Work required
Check every line of the entries for the string "Milano" and return the ones that contain it.

Data extract

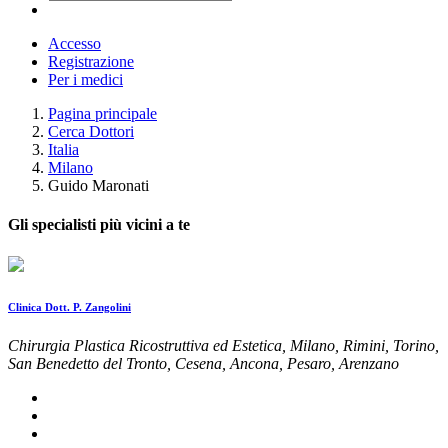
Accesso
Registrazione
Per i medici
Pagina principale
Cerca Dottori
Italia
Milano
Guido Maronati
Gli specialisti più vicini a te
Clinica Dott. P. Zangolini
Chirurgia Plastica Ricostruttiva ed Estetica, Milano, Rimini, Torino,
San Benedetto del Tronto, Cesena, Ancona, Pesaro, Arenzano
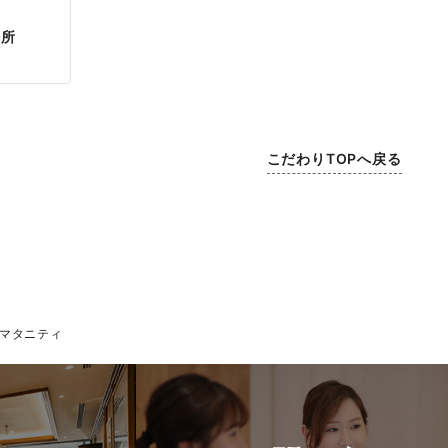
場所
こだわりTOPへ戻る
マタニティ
---
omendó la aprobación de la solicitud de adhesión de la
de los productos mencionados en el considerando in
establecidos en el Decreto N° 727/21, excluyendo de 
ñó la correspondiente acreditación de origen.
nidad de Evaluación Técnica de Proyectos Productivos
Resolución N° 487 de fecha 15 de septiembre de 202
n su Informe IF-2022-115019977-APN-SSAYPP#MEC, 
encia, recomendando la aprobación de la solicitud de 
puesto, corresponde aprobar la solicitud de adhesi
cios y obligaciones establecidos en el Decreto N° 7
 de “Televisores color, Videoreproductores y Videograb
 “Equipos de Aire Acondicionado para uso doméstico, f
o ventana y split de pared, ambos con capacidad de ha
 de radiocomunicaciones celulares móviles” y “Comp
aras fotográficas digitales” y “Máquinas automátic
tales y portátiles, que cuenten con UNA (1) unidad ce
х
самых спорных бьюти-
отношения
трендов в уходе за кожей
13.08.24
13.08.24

Task result
Milano
Chirurgia Plastica Ricostruttiva ed Estetica, Milano, Rimini, Torino,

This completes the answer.